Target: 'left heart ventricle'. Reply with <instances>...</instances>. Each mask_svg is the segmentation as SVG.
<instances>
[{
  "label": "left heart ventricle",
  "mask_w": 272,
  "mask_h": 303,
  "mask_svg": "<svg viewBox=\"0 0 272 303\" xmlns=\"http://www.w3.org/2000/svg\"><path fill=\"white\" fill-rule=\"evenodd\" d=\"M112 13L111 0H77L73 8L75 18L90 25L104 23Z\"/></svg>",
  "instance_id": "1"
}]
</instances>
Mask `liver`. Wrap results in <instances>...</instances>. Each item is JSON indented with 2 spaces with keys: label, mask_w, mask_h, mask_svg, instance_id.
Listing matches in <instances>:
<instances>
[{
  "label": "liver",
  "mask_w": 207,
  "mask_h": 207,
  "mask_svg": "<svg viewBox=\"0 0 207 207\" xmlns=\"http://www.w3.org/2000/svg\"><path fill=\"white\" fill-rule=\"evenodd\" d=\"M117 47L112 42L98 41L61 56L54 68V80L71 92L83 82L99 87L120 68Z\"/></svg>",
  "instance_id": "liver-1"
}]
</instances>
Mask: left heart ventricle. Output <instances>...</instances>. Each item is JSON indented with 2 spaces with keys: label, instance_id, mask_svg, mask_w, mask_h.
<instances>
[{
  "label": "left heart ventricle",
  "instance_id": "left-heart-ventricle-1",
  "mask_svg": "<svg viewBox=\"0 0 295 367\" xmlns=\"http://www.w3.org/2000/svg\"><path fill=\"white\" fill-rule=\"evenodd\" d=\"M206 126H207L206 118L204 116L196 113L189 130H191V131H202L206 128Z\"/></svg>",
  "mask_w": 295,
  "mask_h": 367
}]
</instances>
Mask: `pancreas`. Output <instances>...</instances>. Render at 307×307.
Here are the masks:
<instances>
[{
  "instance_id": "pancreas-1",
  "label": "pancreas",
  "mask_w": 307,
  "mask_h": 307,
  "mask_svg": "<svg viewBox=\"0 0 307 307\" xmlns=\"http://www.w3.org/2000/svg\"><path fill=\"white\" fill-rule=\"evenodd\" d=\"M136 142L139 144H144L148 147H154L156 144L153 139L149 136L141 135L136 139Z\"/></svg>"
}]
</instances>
■ ■ ■ ■ ■ ■ ■
- [GOAL OF THE EXERCISE]: Every record should be given again without alteration.

- [THE COMPLETED TASK]:
Target: 'left heart ventricle'. Reply with <instances>...</instances>. Each mask_svg is the segmentation as SVG.
<instances>
[{
  "label": "left heart ventricle",
  "mask_w": 272,
  "mask_h": 303,
  "mask_svg": "<svg viewBox=\"0 0 272 303\" xmlns=\"http://www.w3.org/2000/svg\"><path fill=\"white\" fill-rule=\"evenodd\" d=\"M112 13L111 0H77L73 8L75 18L90 25L104 23Z\"/></svg>",
  "instance_id": "1"
}]
</instances>
Mask `liver`. Wrap results in <instances>...</instances>. Each item is JSON indented with 2 spaces with keys: label, mask_w, mask_h, mask_svg, instance_id.
Listing matches in <instances>:
<instances>
[{
  "label": "liver",
  "mask_w": 207,
  "mask_h": 207,
  "mask_svg": "<svg viewBox=\"0 0 207 207\" xmlns=\"http://www.w3.org/2000/svg\"><path fill=\"white\" fill-rule=\"evenodd\" d=\"M117 47L112 42L98 41L61 56L54 68V80L71 92L83 82L99 87L120 68Z\"/></svg>",
  "instance_id": "liver-1"
}]
</instances>
Mask: left heart ventricle. Output <instances>...</instances>. Each item is JSON indented with 2 spaces with keys: label, instance_id, mask_svg, mask_w, mask_h.
<instances>
[{
  "label": "left heart ventricle",
  "instance_id": "left-heart-ventricle-1",
  "mask_svg": "<svg viewBox=\"0 0 295 367\" xmlns=\"http://www.w3.org/2000/svg\"><path fill=\"white\" fill-rule=\"evenodd\" d=\"M206 126H207L206 118L204 116L196 113L189 130H191V131H202L206 128Z\"/></svg>",
  "mask_w": 295,
  "mask_h": 367
}]
</instances>
Mask: `pancreas`. Output <instances>...</instances>. Render at 307×307.
Here are the masks:
<instances>
[{
  "instance_id": "pancreas-1",
  "label": "pancreas",
  "mask_w": 307,
  "mask_h": 307,
  "mask_svg": "<svg viewBox=\"0 0 307 307\" xmlns=\"http://www.w3.org/2000/svg\"><path fill=\"white\" fill-rule=\"evenodd\" d=\"M136 142L139 144H144L148 147H154L156 144L153 139L149 136L141 135L136 139Z\"/></svg>"
}]
</instances>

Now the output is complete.